§ Exercise goal
Set down each line of the data exactly, but not the pictures.

§ Data under study
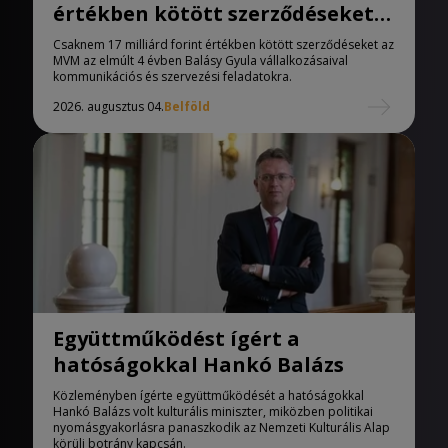
értékben kötött szerződéseket
az MVM, Balásy Gyula cégeivel
Csaknem 17 milliárd forint értékben kötött szerződéseket az
MVM az elmúlt 4 évben Balásy Gyula vállalkozásaival
kommunikációs és szervezési feladatokra.
2026. augusztus 04.
Belföld
Együttműködést ígért a
hatóságokkal Hankó Balázs
Közleményben ígérte együttműködését a hatóságokkal
Hankó Balázs volt kulturális miniszter, miközben politikai
nyomásgyakorlásra panaszkodik az Nemzeti Kulturális Alap
körüli botrány kapcsán.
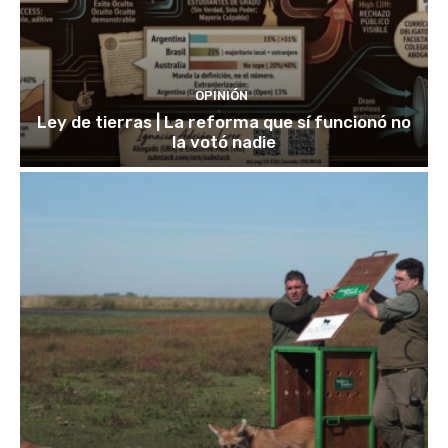
OPINIÓN
Ley de tierras | La reforma que sí funcionó no
la votó nadie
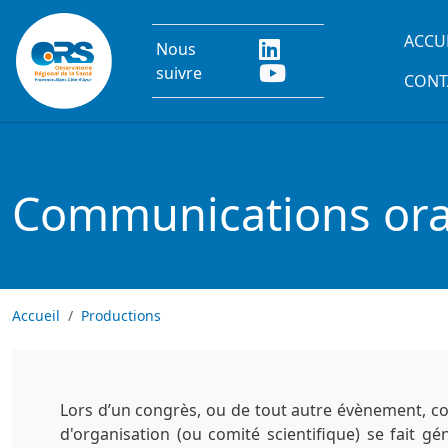
Aller au contenu principal
Main
ACCU
Nous
suivre
CONT
Communications oral
Accueil
Productions
Lors d’un congrès, ou de tout autre évènement, co
d'organisation (ou comité scientifique) se fait g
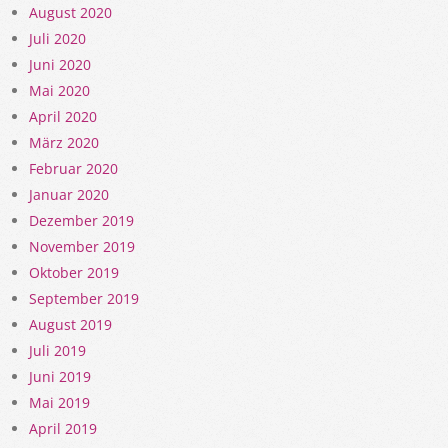
August 2020
Juli 2020
Juni 2020
Mai 2020
April 2020
März 2020
Februar 2020
Januar 2020
Dezember 2019
November 2019
Oktober 2019
September 2019
August 2019
Juli 2019
Juni 2019
Mai 2019
April 2019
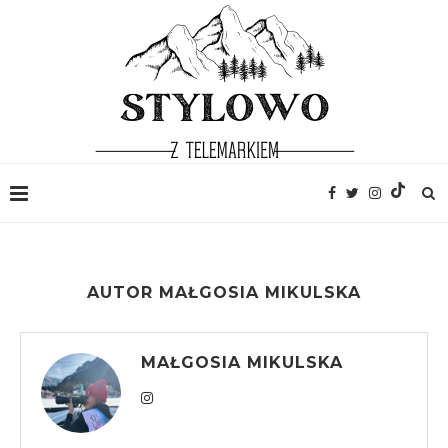
AUTOR
MAŁGOSIA MIKULSKA
MAŁGOSIA MIKULSKA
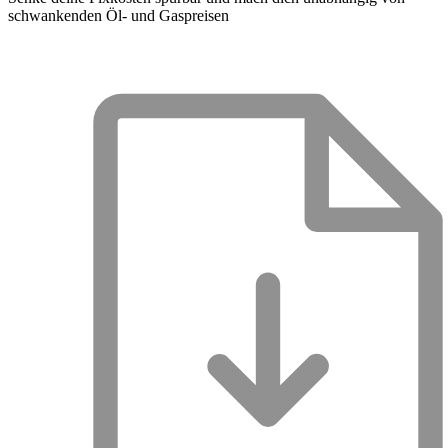
schwankenden Öl- und Gaspreisen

§ Completed task
értékben kötött szerződéseket
az MVM, Balásy Gyula cégeivel
Csaknem 17 milliárd forint értékben kötött szerződéseket az
MVM az elmúlt 4 évben Balásy Gyula vállalkozásaival
kommunikációs és szervezési feladatokra.
2026. augusztus 04.
Belföld
Együttműködést ígért a
hatóságokkal Hankó Balázs
Közleményben ígérte együttműködését a hatóságokkal
Hankó Balázs volt kulturális miniszter, miközben politikai
nyomásgyakorlásra panaszkodik az Nemzeti Kulturális Alap
körüli botrány kapcsán.
OPINIÓN
Ley de tierras | La reforma que sí funcionó no
la votó nadie
Aller au contenu principal
Main
ACCU
Nous
suivre
CONT
Communications oral
Accueil
Productions
Lors d’un congrès, ou de tout autre évènement, co
d'organisation (ou comité scientifique) se fait g
August 2020
Juli 2020
Juni 2020
Mai 2020
April 2020
März 2020
Februar 2020
Januar 2020
Dezember 2019
November 2019
Oktober 2019
September 2019
August 2019
Juli 2019
Juni 2019
Mai 2019
April 2019
AUTOR
MAŁGOSIA MIKULSKA
MAŁGOSIA MIKULSKA
schwankenden Öl- und Gaspreisen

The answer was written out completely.